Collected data
□ □ □ □ □
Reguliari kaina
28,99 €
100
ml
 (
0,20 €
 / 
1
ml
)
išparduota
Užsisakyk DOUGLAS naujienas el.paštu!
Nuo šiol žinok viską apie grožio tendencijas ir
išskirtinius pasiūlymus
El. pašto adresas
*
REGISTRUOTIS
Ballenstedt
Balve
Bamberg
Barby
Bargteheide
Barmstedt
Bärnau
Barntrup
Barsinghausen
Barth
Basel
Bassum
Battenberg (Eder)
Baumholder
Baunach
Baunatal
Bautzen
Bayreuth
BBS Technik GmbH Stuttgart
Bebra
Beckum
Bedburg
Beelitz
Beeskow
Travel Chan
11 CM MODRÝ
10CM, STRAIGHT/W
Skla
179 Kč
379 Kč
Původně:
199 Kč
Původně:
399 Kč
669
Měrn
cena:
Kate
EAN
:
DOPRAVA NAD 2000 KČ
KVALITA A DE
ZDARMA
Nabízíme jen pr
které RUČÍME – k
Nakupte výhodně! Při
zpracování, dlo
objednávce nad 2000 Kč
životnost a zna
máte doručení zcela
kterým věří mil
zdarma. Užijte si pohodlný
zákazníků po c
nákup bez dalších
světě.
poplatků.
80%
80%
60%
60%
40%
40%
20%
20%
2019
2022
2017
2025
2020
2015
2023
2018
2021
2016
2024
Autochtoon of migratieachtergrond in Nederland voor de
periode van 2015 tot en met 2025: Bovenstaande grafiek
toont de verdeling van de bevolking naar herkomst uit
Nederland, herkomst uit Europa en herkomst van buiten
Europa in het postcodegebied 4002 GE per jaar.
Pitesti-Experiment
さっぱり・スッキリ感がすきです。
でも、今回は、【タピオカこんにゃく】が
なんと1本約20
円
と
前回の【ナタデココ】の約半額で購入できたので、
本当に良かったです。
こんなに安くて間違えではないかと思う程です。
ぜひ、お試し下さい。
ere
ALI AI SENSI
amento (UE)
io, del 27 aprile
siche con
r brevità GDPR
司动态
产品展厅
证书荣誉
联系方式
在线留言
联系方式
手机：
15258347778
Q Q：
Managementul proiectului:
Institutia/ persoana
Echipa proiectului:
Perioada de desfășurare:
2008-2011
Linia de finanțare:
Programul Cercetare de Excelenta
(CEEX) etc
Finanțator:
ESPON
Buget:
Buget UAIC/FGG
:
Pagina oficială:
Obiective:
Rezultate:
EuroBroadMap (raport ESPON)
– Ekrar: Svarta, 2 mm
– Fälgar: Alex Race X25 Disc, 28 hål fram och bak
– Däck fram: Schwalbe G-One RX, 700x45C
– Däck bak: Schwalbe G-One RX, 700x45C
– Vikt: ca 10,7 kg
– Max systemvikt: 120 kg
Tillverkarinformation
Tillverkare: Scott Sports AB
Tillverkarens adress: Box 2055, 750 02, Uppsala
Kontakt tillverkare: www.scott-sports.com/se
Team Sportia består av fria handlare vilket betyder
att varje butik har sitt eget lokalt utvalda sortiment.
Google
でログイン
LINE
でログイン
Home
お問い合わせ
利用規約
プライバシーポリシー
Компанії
□ □ □ □ □
PROBLEM DETAILS
Output the data exactly, from the first line through the line that holds "fram och bak", so that no later line appears.

PROBLEM SOLUTION
Reguliari kaina
28,99 €
100
ml
 (
0,20 €
 / 
1
ml
)
išparduota
Užsisakyk DOUGLAS naujienas el.paštu!
Nuo šiol žinok viską apie grožio tendencijas ir
išskirtinius pasiūlymus
El. pašto adresas
*
REGISTRUOTIS
Ballenstedt
Balve
Bamberg
Barby
Bargteheide
Barmstedt
Bärnau
Barntrup
Barsinghausen
Barth
Basel
Bassum
Battenberg (Eder)
Baumholder
Baunach
Baunatal
Bautzen
Bayreuth
BBS Technik GmbH Stuttgart
Bebra
Beckum
Bedburg
Beelitz
Beeskow
Travel Chan
11 CM MODRÝ
10CM, STRAIGHT/W
Skla
179 Kč
379 Kč
Původně:
199 Kč
Původně:
399 Kč
669
Měrn
cena:
Kate
EAN
:
DOPRAVA NAD 2000 KČ
KVALITA A DE
ZDARMA
Nabízíme jen pr
které RUČÍME – k
Nakupte výhodně! Při
zpracování, dlo
objednávce nad 2000 Kč
životnost a zna
máte doručení zcela
kterým věří mil
zdarma. Užijte si pohodlný
zákazníků po c
nákup bez dalších
světě.
poplatků.
80%
80%
60%
60%
40%
40%
20%
20%
2019
2022
2017
2025
2020
2015
2023
2018
2021
2016
2024
Autochtoon of migratieachtergrond in Nederland voor de
periode van 2015 tot en met 2025: Bovenstaande grafiek
toont de verdeling van de bevolking naar herkomst uit
Nederland, herkomst uit Europa en herkomst van buiten
Europa in het postcodegebied 4002 GE per jaar.
Pitesti-Experiment
さっぱり・スッキリ感がすきです。
でも、今回は、【タピオカこんにゃく】が
なんと1本約20
円
と
前回の【ナタデココ】の約半額で購入できたので、
本当に良かったです。
こんなに安くて間違えではないかと思う程です。
ぜひ、お試し下さい。
ere
ALI AI SENSI
amento (UE)
io, del 27 aprile
siche con
r brevità GDPR
司动态
产品展厅
证书荣誉
联系方式
在线留言
联系方式
手机：
15258347778
Q Q：
Managementul proiectului:
Institutia/ persoana
Echipa proiectului:
Perioada de desfășurare:
2008-2011
Linia de finanțare:
Programul Cercetare de Excelenta
(CEEX) etc
Finanțator:
ESPON
Buget:
Buget UAIC/FGG
:
Pagina oficială:
Obiective:
Rezultate:
EuroBroadMap (raport ESPON)
– Ekrar: Svarta, 2 mm
– Fälgar: Alex Race X25 Disc, 28 hål fram och bak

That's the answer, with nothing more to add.